Dr Caruana Dingli believes that the rural policy is likely to have a significant impact on the amount of new buildings, including the conversion and expansion of existing structures, in the countryside.
“Malta’s green spaces are already very limited and we cannot afford to have any unnecessary building outside the development zones. Din l-Art Helwa is very concerned about the growing threats to our diminishing countryside and is about to launch a new campaign called ‘Save the Countryside’ which will focus on this. It will mainly be conducted through Facebook and I urge all your readers to visit and like the Save the Countryside page and support the campaign”.
“The government has also decided not to carry out an assessment of the environmental impacts of the new Rural policy. Din l-Art Helwa has lodged a complaint with the European Commission about this”.

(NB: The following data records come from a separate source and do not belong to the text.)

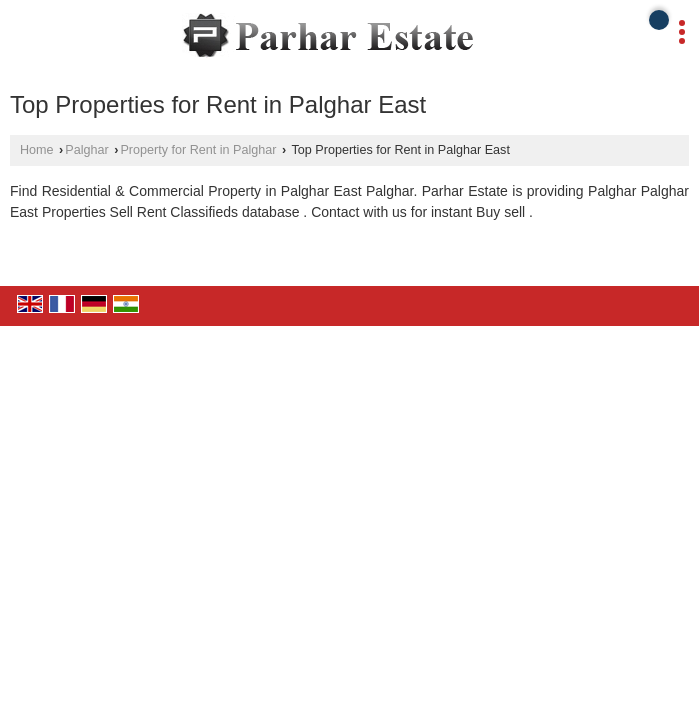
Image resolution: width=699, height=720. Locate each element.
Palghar (86, 150)
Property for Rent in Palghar (198, 150)
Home (37, 150)
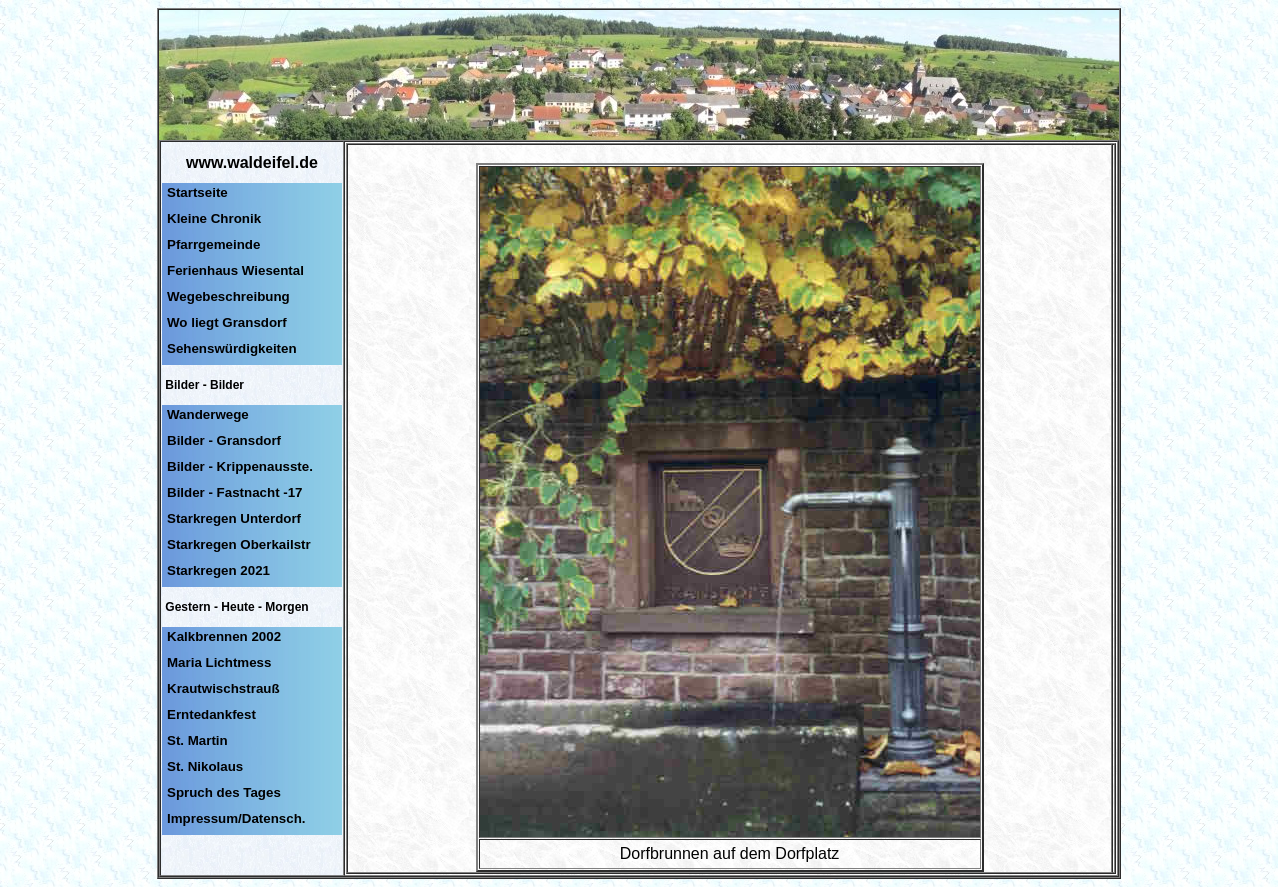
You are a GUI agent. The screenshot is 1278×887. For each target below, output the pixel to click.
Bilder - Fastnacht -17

Never in favour of proposed MEPA de-merger
Din l-Art Helwa was never in favour of separating planning decisions from environmental expertise.
“My own view is that land-use is one of Malta’s most pressing environmental problems and it should be treated as such. For me the solution was always to strive to achieve further integration of environmental issues and knowledge within the planning regime, taking a holistic approach and avoiding separate treatment of issues. Of course there are many ways to organise regulatory authorities so we will have to see how this move will work in practice to judge it”.
“It is definitely taking far too long which creates uncertainty for everyone, not least the employees themselves. It is also not yet clear how this split will actually add strength to the environmental voice, both within government and outside of it, which as far as I know was supposed to be the aim of the split. If anything this prolonged period of transition may be weakening the environmental arm of the government, at least temporarily,” she concluded.